Trends
- Categories: Business magazine
- Frequency: Weekly
- Circulation: 44,351 (2013)
- Publisher: Roularta Printing
- Founded: 1975; 51 years ago
- Company: Roularta Media Group
- Country: Belgium
- Based in: Brussels
- Language: Dutch
- Website: Trends

= Trends (Belgian magazine) =

Belgian business and finance magazine

Trends is a weekly Dutch language business and finance magazine published in Brussels, Belgium. It is the only business and finance magazine in the country.

==History and profile==
Trends was established in 1975. The magazine is owned by Roularta Media Group and is published weekly by Roularta Printing company.

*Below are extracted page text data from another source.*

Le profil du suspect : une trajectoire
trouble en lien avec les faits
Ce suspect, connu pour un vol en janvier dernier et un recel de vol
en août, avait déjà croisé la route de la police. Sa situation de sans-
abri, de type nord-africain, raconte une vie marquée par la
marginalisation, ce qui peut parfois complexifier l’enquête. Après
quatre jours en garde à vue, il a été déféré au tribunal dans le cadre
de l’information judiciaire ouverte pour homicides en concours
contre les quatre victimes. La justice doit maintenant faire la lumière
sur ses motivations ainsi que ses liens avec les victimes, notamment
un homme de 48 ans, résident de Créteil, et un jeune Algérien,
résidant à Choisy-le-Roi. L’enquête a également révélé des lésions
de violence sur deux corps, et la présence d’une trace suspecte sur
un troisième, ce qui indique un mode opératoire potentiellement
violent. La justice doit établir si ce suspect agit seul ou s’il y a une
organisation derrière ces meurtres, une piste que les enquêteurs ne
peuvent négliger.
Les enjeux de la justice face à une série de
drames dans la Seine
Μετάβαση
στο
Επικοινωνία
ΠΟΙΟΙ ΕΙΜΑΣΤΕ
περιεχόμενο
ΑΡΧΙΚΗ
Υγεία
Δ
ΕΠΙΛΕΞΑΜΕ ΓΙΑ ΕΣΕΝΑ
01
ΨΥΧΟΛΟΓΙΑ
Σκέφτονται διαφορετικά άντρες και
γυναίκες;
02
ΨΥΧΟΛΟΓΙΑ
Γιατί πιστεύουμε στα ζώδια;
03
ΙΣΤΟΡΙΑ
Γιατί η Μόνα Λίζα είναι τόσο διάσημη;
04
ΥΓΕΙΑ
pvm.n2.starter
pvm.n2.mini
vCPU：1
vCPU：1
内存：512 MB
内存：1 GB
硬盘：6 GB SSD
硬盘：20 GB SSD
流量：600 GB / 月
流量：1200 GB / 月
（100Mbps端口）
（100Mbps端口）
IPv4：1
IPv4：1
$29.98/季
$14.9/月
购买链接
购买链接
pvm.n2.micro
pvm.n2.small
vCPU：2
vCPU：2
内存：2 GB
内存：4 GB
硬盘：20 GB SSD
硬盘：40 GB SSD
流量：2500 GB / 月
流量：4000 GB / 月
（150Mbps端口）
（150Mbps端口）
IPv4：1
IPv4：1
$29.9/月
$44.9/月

In its initial phase the magazine was published on a biweekly basis. It offers business news and targets business executives, managers, entrepreneurs and professionals.

The headquarters of Trends is in Brussels. The magazine publishes a list, Trends Manager of the Year, in the fields of economy, politics and finance each year. The magazine has two main supplements, MoneyTalk and Trends Style. The latter began to be published separately in 2010 in addition to being a supplement of Trends.

==Circulation==
Trends had a circulation of 42,658 copies in 1998 and 43,775 copies in 1999. The circulation of the weekly was 37,270 copies in 2010 and 37,113 copies in 2011. It was 37,764 copies in 2012. The magazine had a circulation of 44,351 copies in 2013.